Da un lato, la Rete dei Santuari riunisce rifugi che accolgono animali salvati dallo sfruttamento, offrendo loro una vita libera da finalità produttive e promuovendo una visione del mondo fondata sulla liberazione totale. I santuari non sono soltanto luoghi fisici di protezione: sono spazi politici e culturali che mettono in discussione l’idea stessa dell’animale come oggetto e che lavorano per diffondere una prospettiva di trasformazione radicale dei rapporti tra umani e altri animali.
Dall’altro lato, Cronache Ribelli è un progetto editoriale indipendente che, attraverso un modello di autorganizzazione totalmente orizzontale, costruisce strumenti culturali radicali per analizzare e contrastare le diverse forme di sfruttamento e oppressione.

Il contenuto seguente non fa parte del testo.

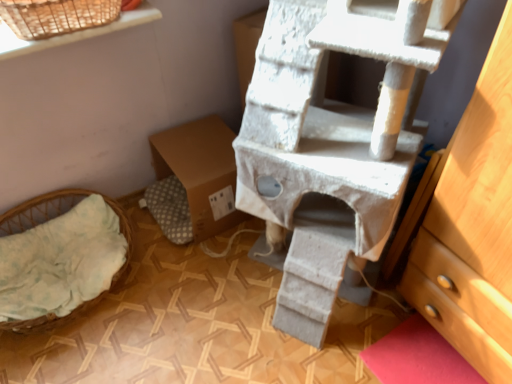 Question: Considering the relative positions of light green fabric basket at lower left and brown cardboard box at center in the image provided, is light green fabric basket at lower left to the left of brown cardboard box at center from the viewer's perspective?

Choices:
 (A) no
 (B) yes

Answer: (B)

Question: Is light green fabric basket at lower left facing away from brown cardboard box at center?

Choices:
 (A) no
 (B) yes

Answer: (A)

Question: Is light green fabric basket at lower left not close to brown cardboard box at center?

Choices:
 (A) no
 (B) yes

Answer: (A)

Question: Can you confirm if light green fabric basket at lower left is smaller than brown cardboard box at center?

Choices:
 (A) no
 (B) yes

Answer: (B)

Question: Is light green fabric basket at lower left shorter than brown cardboard box at center?

Choices:
 (A) yes
 (B) no

Answer: (A)

Question: Visually, is white textured cat tree at center positioned to the left or to the right of brown cardboard box at center?

Choices:
 (A) right
 (B) left

Answer: (A)

Question: In terms of width, does white textured cat tree at center look wider or thinner when compared to brown cardboard box at center?

Choices:
 (A) thin
 (B) wide

Answer: (B)

Question: From their relative heights in the image, would you say white textured cat tree at center is taller or shorter than brown cardboard box at center?

Choices:
 (A) tall
 (B) short

Answer: (A)

Question: Based on their sizes in the image, would you say white textured cat tree at center is bigger or smaller than brown cardboard box at center?

Choices:
 (A) big
 (B) small

Answer: (A)

Question: From the image's perspective, relative to light green fabric basket at lower left, is brown cardboard box at center above or below?

Choices:
 (A) above
 (B) below

Answer: (A)

Question: From a real-world perspective, is brown cardboard box at center positioned above or below light green fabric basket at lower left?

Choices:
 (A) below
 (B) above

Answer: (B)

Question: Is brown cardboard box at center in front of or behind light green fabric basket at lower left in the image?

Choices:
 (A) behind
 (B) front

Answer: (A)

Question: Is brown cardboard box at center taller or shorter than light green fabric basket at lower left?

Choices:
 (A) tall
 (B) short

Answer: (A)

Question: Is light green fabric basket at lower left spatially inside white textured cat tree at center, or outside of it?

Choices:
 (A) outside
 (B) inside

Answer: (A)

Question: From the image's perspective, is light green fabric basket at lower left above or below white textured cat tree at center?

Choices:
 (A) below
 (B) above

Answer: (A)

Nel suo percorso ha scelto di dare spazio anche all’antispecismo, in particolare attraverso la collana “Zanne”, dedicata a testi che affrontano la questione animale come parte integrante di una più ampia lotta contro le gerarchie e le dominazioni.

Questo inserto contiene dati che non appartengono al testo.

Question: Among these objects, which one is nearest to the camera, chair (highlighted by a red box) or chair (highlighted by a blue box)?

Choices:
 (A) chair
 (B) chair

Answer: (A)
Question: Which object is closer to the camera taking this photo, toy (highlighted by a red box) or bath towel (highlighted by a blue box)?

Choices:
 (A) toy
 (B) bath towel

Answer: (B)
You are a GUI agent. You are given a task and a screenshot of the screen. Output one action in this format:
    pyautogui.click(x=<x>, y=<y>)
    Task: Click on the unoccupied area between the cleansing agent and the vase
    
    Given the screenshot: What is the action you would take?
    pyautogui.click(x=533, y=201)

L’inizio della collaborazione si colloca proprio in questo terreno comune. Non si tratta soltanto di creare un progetto di distribuzione dei materiali editoriali di Cronache Ribelli all’interno della Rete dei Santuari, con l’obiettivo di diffondere i libri e allo stesso tempo finanziare le due realtà. Perché quella che si vuole intraprendere non è certo un’intesa puramente logistica o distributiva. Si tratta di utilizzare la circolazione dei libri come strumento per intrecciare riflessione teorica e pratica intersezionale, per costruire complicità reciproche, per contaminarsi.
Questa collaborazione ha quindi, prima di tutto, un valore ideale.
Si basa sul principio che realtà diverse possono scegliere di camminare insieme, ciascuna con i propri strumenti e le proprie specificità, ma con la consapevolezza che la trasformazione passa tanto dall’azione concreta quanto dalla diffusione di idee capaci di alimentarla.